Ventanas que dan a Dios. Experiencia humana y ejercicio espiritual

Ventanas que dan a Dios. Experiencia humana y ejercicio espiritual

GARCÍA, J. A.,

Sal Terrae, Santander, 2011, 269 pp.

Dios está vivo, él camina entre nosotros, y en él “nos movemos y existimos”. Así es, porque creemos en un Dios que es “Padre de todo, lo trasciende todo, lo penetra todo y lo invade todo”. De esta premisa de fe, tan presente en la espiritualidad ignaciana, parte José A. García para descubrir en las experiencias humanas que conforman la realidad, las ventanas abiertas hacia el descubrimiento y saboreo del amor de Dios Padre a través de personas, acontecimientos y cosas, repensando el misterio desde dentro de la cultura actual, porque todo, fuera y dentro de nosotros, puede convertirse en lugar de encuentro con Dios.

“Este libro hunde sus raíces en la espiritualidad ignaciana”. Como el mundo procede de Dios, Ignacio no querrá ya amar y servir a Dios, sino en la creación. Todo será para él lugar de encuentro con Dios. Él trata de “buscar y hallar a Dios en todas las cosas”. Precisamente, “el hilo conductor que recorre este libro desde su comienzo hasta el final es que Dios es una Presencia real, y que las experiencias humanas, todas ellas, están llamadas a ser ventanas que dan a Él”. Así nos lo indica José A. El mismo afirma que la realidad no es atea y que tampoco lo son nuestras experiencias dentro de ella.

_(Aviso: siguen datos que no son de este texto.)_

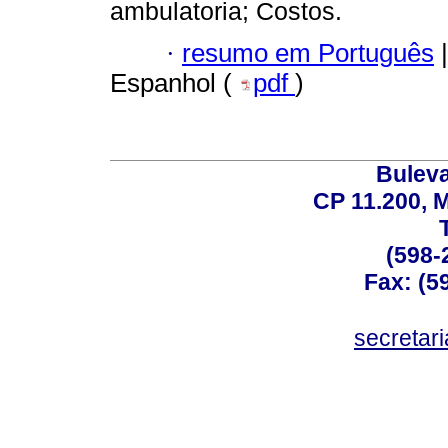
ambulatoria; Costos.
·
resumo em Português
|
Espanhol (
pdf
)
Buleva
CP 11.200, 
(598-
Fax: (59
secreta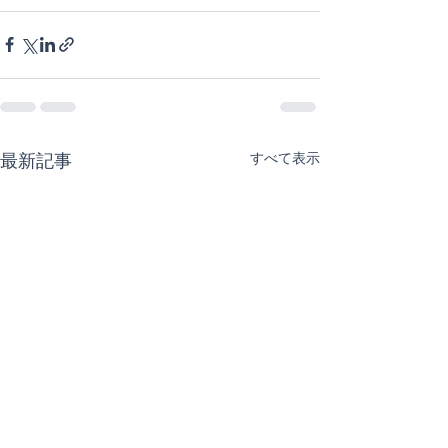
すべて表示
最新記事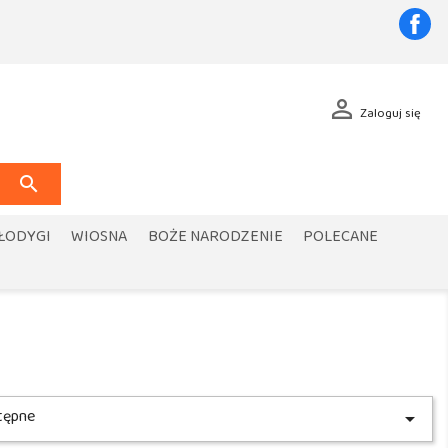
Fa

Zaloguj się

 ŁODYGI
WIOSNA
BOŻE NARODZENIE
POLECANE
tępne
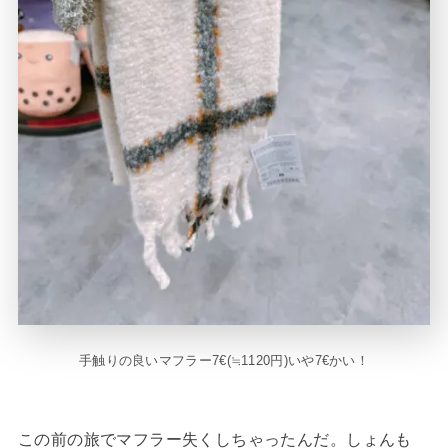
手触りの良いマフラー7€(≒1120円)いや7€かい！
この前の旅でマフラー失くしちゃったんだ。しょんも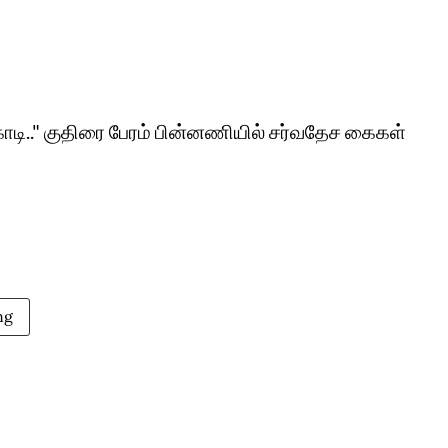
ோடி.." குதிரை பேரம் பின்னணியில் சர்வதேச கைகள்
ng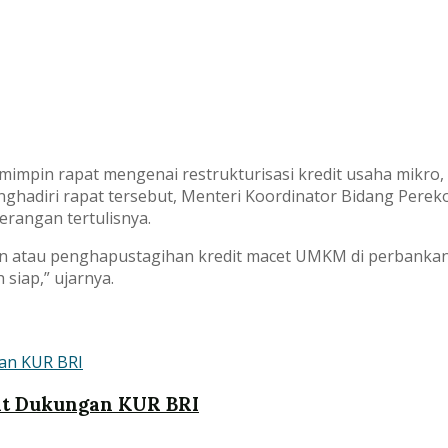
mimpin rapat mengenai restrukturisasi kredit usaha mikro,
menghadiri rapat tersebut, Menteri Koordinator Bidang Per
erangan tertulisnya.
an atau penghapustagihan kredit macet UMKM di perbanka
iap,” ujarnya.
at Dukungan KUR BRI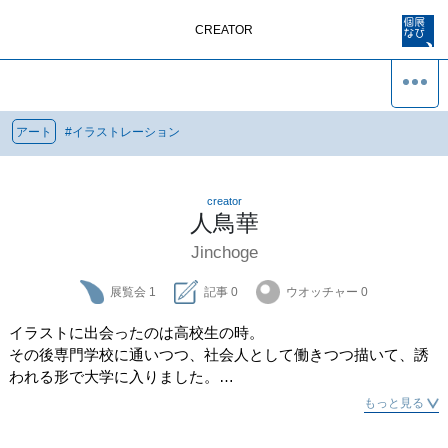
CREATOR
アート
#
イラストレーション
creator
人鳥華
Jinchoge
展覧会
1
記事
0
ウオッチャー
0
イラストに出会ったのは高校生の時。

その後専門学校に通いつつ、社会人として働きつつ描いて、誘
われる形で大学に入りました。

大学では宗教性と真善美について学びつつ、ファッション・デ
もっと見る
ザイナーを勤めていた先生に学び美しいオリジナルドレスを着
た女性のイラストを数多く描くようになりました。
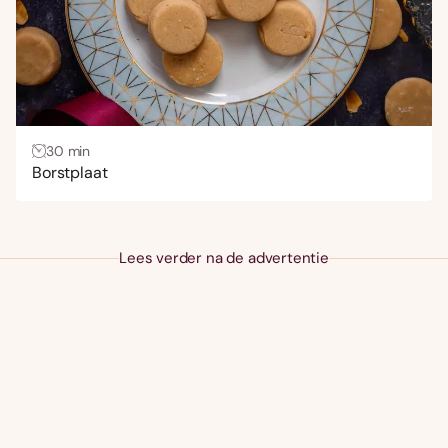
30 min
Borstplaat
Lees verder na de advertentie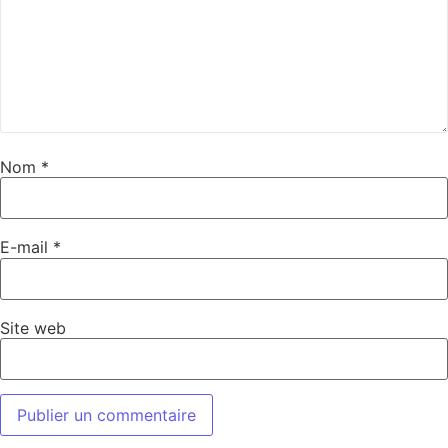
Nom
*
E-mail
*
Site web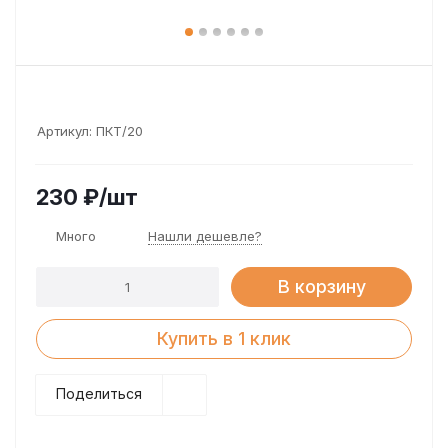
Артикул:
ПКТ/20
230
₽
/шт
Много
Нашли дешевле?
В корзину
Купить в 1 клик
Поделиться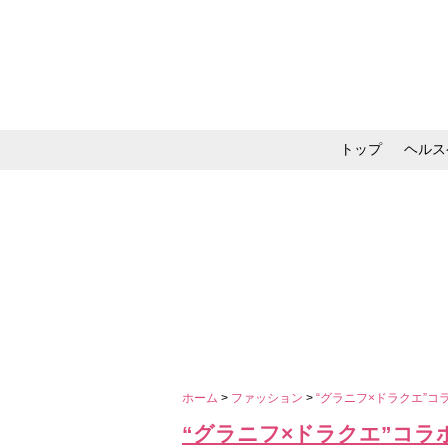
トップ
ヘルス
メイク・コスメ・スキ
ホーム
>
ファッション
>
“グラニフ×ドラクエ”
“グラニフ×ドラクエ”コラ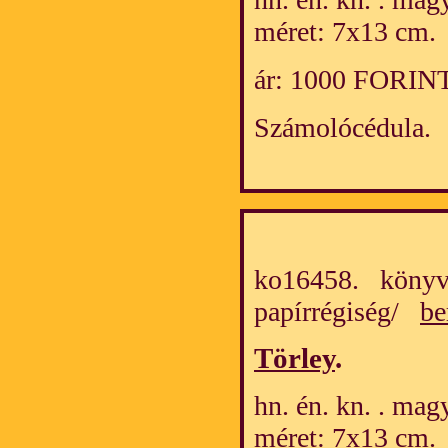
méret: 7x13 cm.
ár: 1000 FORIN
Számolócédula.
ko16458. könyv
papírrégiség/
be
Törley
.
hn. én. kn. . mag
méret: 7x13 cm.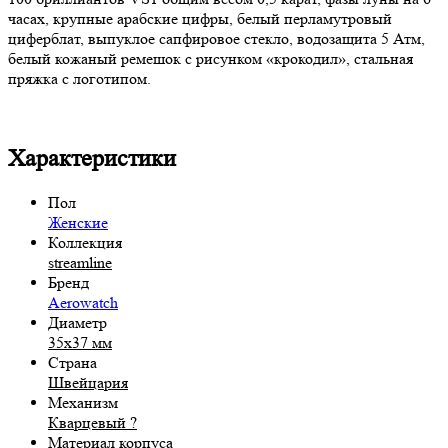
часах, крупные арабские цифры, белый перламутровый
циферблат, выпуклое сапфировое стекло, водозащита 5 Атм,
белый кожаный ремешок с рисунком «крокодил», стальная
пряжка с логотипом.
Характеристики
Пол
Женские
Коллекция
streamline
Бренд
Aerowatch
Диаметр
35x37 мм
Страна
Швейцария
Механизм
Кварцевый
?
Материал корпуса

Más bien constituyen el umbral de la presencia misteriosa de Dios, siendo su sacramento y las compara con “ventanas abiertas” hacia su contemplación, aunque no podemos olvidar que la realidad también puede esconderlo y ocultarlo. Pero ahí es justamente de donde arranca el proceso espiritual que, perforando la libertad hacia dentro y hacia fuera, puede hacernos transparentes las huellas de Dios.

El autor recoge algunas experiencias humanas básicas para mostrar en ellas el carácter de “medio divino” que esconden, redescubriéndolas como lugar de encuentro y adoración de Dios, de llamada y también de envío.

Al final del libro, en el epílogo, se ofrece como en un espejo, la síntesis de la vida espiritual, a través de Teilhar, Rahner y von Balthasar, una elección que el autor confiesa como “muy personal”. Tres grandes figuras que provienen de la espiritualidad ignaciana y a las que les une una pasión ardorosa por buscar y hallar a Dios en todas las cosas. Una búsqueda que José A. García convierte en el objetivo de su libro.

José A. García es jesuita y director de la revista Manresa. Ha publicado varios libros. Creo que en este libro ha cumplido ampliamente uno de sus objetivos que se propone, en cuanto a la lectura se refiere, que “resulte agradable y fecunda”, que ilumine, inspire y provoque para vivir más radicado en Dios.